Le Rocher des Ath Ameur

أقبوز   Akbouze

Les pérégrinations hebdomadaires avec mon défunt père étaient devenues un rendez-vous que je n’aurais jamais raté pour tout l’or du monde. Mon père, que Dieu l’ait en sa sainte miséricorde, le savait mais n’en faisait guère cas. Il avait l’art de faire d’une simple promenade un vrai cours d’Histoire quand ce n’était pas une histoire à suspense[i] ; un succulent gâteau dont la cerise n’était autre qu’une leçon de morale qui participait, telle une motte en pisé, à la construction d’un édifice. Ma personne.

Un jour, alors que nous traversions la petite bourgade de Tafoughalt, chef lieu des Béni Znassen, nous bifurquâmes à droite et escaladâmes une petite éminence, vers ce qui devait être un mur d’enceinte en piètre état. J’avais appris avec mon regretté père à ne pas poser de questions avant que de constater, et de visu, ce pour quoi nous avions été là. Nous entrâmes donc à l’intérieur par une porte cochère toute rouillée qui datait de Mathusalem. L’endroit ressemblait plus à un champ en jachère qu’à un cimetière. Eh oui, il s’agit du cimetière chrétien ou de ce qu’il en restait car l’Etat français avait, quelques années après l’Indépendance du Maroc, exhumé et transporté les restes des colons enterrés sur une  terre qui n’était plus la leur, vers la mère-patrie ; mais là n’est pas notre sujet. Pour revenir à notre découverte, j’avais vite fait de saisir qu’il ne s’agissait pas d’un cimetière musulman pour cause des croix de fer comme celles incrustées dans le marbre qui avaient, je ne sais par quel miracle, échappé aux maraudeurs et aux profanateurs de tombes. Sur les quelques sépultures restantes, j’arrivais à épeler quelques noms à peine visibles et surtout le mot Pax, que mon père me traduisit comme étant le mot paix en français et Salam en Arabe.

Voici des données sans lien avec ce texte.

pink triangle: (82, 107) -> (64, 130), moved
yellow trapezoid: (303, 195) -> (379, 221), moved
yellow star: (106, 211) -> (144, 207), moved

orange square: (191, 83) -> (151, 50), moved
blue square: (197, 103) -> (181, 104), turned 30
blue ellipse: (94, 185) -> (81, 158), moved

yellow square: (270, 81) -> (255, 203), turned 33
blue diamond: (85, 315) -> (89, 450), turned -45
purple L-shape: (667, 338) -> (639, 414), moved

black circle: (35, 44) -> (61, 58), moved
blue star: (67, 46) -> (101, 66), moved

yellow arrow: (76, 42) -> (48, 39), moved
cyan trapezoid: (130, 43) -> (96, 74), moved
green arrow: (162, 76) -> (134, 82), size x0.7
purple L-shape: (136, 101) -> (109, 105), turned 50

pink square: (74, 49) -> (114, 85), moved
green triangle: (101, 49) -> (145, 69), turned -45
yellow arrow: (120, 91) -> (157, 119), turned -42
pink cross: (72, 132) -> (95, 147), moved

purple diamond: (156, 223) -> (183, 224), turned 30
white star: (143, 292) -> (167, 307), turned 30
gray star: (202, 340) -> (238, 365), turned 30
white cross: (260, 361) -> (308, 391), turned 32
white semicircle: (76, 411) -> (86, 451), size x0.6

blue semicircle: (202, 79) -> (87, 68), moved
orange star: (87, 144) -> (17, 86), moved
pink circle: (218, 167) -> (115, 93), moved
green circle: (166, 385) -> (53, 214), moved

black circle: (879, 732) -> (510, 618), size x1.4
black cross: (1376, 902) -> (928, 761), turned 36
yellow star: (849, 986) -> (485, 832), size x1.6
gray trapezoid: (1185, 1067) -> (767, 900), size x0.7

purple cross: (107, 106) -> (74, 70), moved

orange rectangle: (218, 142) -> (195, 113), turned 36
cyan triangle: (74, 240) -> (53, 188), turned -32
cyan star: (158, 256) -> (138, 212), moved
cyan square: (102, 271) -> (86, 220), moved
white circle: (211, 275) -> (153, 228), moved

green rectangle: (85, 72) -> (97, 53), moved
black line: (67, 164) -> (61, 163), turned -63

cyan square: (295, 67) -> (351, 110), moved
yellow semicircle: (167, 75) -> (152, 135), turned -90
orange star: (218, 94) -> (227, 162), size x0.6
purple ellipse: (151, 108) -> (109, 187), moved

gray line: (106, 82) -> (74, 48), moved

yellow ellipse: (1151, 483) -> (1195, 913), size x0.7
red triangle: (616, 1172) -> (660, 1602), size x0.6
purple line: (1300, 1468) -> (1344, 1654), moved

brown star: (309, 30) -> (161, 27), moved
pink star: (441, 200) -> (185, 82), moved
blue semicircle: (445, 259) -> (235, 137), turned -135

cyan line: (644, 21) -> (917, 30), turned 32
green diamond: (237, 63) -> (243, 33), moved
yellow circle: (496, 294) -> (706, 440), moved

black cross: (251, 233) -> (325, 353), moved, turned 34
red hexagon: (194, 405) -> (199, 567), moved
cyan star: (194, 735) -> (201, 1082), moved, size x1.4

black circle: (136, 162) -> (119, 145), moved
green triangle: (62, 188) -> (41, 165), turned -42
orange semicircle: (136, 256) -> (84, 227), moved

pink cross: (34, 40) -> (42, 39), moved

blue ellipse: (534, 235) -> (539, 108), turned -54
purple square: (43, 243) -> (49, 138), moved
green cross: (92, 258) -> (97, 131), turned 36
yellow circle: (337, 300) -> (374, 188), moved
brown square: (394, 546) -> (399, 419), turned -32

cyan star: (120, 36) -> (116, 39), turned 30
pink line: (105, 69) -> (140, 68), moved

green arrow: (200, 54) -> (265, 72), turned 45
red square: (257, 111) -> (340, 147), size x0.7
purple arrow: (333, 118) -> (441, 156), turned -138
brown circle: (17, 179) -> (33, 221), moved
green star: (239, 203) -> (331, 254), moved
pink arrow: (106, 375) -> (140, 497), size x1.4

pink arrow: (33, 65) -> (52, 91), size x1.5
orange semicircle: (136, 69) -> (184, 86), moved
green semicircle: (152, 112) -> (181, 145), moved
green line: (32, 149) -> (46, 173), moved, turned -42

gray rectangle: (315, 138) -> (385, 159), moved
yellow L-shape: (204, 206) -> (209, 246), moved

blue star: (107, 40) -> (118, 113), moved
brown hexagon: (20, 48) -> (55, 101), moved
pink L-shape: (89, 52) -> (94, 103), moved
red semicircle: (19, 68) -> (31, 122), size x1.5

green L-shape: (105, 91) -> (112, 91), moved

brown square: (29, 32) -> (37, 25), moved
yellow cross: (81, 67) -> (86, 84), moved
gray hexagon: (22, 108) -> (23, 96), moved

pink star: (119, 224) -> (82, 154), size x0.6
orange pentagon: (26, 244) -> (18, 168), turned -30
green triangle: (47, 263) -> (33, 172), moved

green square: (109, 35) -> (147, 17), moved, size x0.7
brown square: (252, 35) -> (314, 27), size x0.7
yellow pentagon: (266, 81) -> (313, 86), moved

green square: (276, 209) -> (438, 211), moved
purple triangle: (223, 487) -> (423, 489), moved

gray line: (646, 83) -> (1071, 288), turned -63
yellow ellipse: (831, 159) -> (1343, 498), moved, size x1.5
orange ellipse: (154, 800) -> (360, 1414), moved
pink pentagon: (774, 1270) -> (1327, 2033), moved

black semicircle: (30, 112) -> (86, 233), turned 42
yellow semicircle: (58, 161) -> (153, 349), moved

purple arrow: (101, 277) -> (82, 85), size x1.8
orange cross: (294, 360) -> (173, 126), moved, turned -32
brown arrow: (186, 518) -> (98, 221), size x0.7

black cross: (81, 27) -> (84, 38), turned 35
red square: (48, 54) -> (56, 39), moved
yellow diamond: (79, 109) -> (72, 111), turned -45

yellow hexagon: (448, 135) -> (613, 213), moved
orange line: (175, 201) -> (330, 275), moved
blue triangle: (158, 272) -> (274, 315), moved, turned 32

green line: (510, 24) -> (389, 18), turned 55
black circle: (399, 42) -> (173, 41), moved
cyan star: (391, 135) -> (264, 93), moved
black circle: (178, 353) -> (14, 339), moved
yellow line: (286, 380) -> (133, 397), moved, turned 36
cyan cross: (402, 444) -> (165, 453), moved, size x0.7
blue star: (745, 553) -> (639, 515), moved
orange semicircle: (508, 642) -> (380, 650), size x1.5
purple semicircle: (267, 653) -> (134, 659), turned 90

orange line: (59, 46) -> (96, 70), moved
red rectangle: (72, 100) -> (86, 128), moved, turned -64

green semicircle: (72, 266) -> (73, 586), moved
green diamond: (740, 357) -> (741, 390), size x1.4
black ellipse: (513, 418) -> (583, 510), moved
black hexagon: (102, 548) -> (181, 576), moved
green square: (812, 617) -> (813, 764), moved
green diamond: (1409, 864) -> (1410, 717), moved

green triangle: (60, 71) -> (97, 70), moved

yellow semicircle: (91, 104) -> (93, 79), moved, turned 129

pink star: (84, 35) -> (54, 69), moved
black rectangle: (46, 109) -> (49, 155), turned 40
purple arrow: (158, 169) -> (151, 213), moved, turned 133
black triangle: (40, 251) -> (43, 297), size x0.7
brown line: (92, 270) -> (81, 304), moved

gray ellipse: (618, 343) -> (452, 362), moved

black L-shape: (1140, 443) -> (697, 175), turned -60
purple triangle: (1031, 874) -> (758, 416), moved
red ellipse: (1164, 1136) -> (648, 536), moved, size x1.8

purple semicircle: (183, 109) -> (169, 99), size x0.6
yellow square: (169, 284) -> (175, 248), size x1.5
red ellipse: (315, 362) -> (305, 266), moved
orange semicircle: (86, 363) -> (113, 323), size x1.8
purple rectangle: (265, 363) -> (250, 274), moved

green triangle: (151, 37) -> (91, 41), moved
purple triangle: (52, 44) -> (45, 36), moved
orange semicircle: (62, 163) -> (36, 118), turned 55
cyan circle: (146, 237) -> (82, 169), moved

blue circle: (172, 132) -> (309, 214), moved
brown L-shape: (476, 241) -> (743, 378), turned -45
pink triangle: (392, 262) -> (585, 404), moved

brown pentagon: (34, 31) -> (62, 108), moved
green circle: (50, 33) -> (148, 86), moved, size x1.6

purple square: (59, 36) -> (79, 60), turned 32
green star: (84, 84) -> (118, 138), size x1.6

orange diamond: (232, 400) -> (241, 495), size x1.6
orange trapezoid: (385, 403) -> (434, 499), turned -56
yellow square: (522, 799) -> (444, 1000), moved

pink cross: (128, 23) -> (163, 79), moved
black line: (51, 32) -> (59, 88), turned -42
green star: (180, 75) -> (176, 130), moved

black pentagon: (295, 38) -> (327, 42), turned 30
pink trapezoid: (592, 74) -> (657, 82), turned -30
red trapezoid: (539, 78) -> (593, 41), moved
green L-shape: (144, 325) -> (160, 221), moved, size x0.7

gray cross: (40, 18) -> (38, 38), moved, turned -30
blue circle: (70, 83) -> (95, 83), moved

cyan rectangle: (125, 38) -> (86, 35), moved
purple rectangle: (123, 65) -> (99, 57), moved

Nous nous frayâmes notre bonhomme de chemin tant bien que mal à travers  la végétation abondante qui avait entre temps repris ses droits, vers ce qui paraissait être le centre de la nécropole. Nous nous arrêtâmes devant ce qui devait être une plateforme en béton, recouverte d’une fine mousse verdâtre. C’était  apparemment la base d’une grande stèle commémorative, comme j’allais l’apprendre par la bouche même de mon guide de père.

-Tu vois cette plateforme, mon fils ?

-Oui père ?!

Et sans attendre ma sempiternelle question et pour mettre fin à mon supplice, il se lança :

-C’est là l’assise d’une stèle commémorative à la mémoire des officiers et soldats français tombés au champ d’honneur.

-Et alors ? Est-ce qu’elle a quelque chose de particulier pour nous si ce n’est de nous rappeler un passé tragique pour notre pays ?

-Oui tu as raison si tu le vois sous cet angle fiston.

-Comment, demandai-je sans lui laisser le temps de terminer son exposé.

-Cette fois, tu me laisses terminer fils ! me lança t-il, un peu exaspéré par mon manège de poser les questions sans écouter jusqu’à la fin. Il est vrai que ce monument évocatoire ou ce qui reste de son piédestal était là pour se rappeler des soldats français morts sur le champ de bataille, nos ennemis à l’époque, mais par ricochet cette stèle honore par la même occasion d’autres combattants, inconnus ceux-là pour les descendants des gaulois !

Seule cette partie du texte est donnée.